Design e Construção
O casco é uma laminação sólida de fibra de vidro com manta e roving utilizando resina poliéster, um laminado manual ligeiramente mais pesado do que a média que não apresenta pontos duros, apesar de alguma transparência do roving, e a qualidade do gelcoat é excelente. O convés tem alma de balsa para rigidez, com inserções de contraplacado em pontos de esforço, como as montagens dos molinetes, e a ligação casco-convés utiliza uma flange interna selada com butilo e aparafusada através do casco a cada seis polegadas, com parafusos de aço inoxidável, também transitados pelo espelho de popa. Todas as ferragens de convés — candeleiros, púlpitos, cunhos — são aparafusadas através do casco e reforçadas com placas de alumínio espessas para distribuir a carga. No interior, a colagem por cantoneira é limpa, não existem áreas de fibra de vidro áspera e as superfícies interiores expostas estão revestidas de gelcoat ou pintadas. A quilha de lastro é um lingote de chumbo externo bem alisado ao casco, com os parafusos da quilha acessíveis no porão para aperto periódico. (2)
A compressão do mastro passa por uma coluna de teca na antepara principal, e os cadenotes dos brandais estão fortemente aparafusados a essa antepara, que é solidamente laminada ao casco. A laminação secundária e a fixação das anteparas são quase sempre impecáveis, sendo as principais forças do barco a construção muito sólida e o acabamento acima da média.

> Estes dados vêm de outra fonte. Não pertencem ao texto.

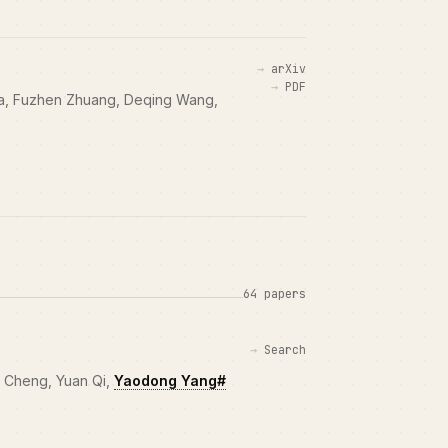
arXiv
PDF
 Ma, Fuzhen Zhuang, Deqing Wang,
64 papers
Search
 Cheng, Yuan Qi,
Yaodong Yang#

Aparelho e Manobrabilidade
O Sabre 28 é um sloop com aparelho à testa do mastro e um mastro de alumínio assente no convés construído pela Rig-Rite, originalmente com brandais superior e inferior simples. O balanço do mastro era muito ruim nesse aparelho inicial e levou a algumas falhas prematuras do aparelho fixo; por isso, em 1975 foi adicionado um brandal inferior à proa, e todos os barcos mais antigos devem ter este equipamento instalado se ainda não o possuam. Ao longo do tempo, surgiu uma opção de aparelho ketch. As adriças internas, o cabo do punho da esteira interior, o sistema de recolha da testa da vela (topping lift) e o sistema de rizar rápido de dois pontos (jiffy) eram de série, e a escota da grande foi transferida para a casaria em 1982. (1)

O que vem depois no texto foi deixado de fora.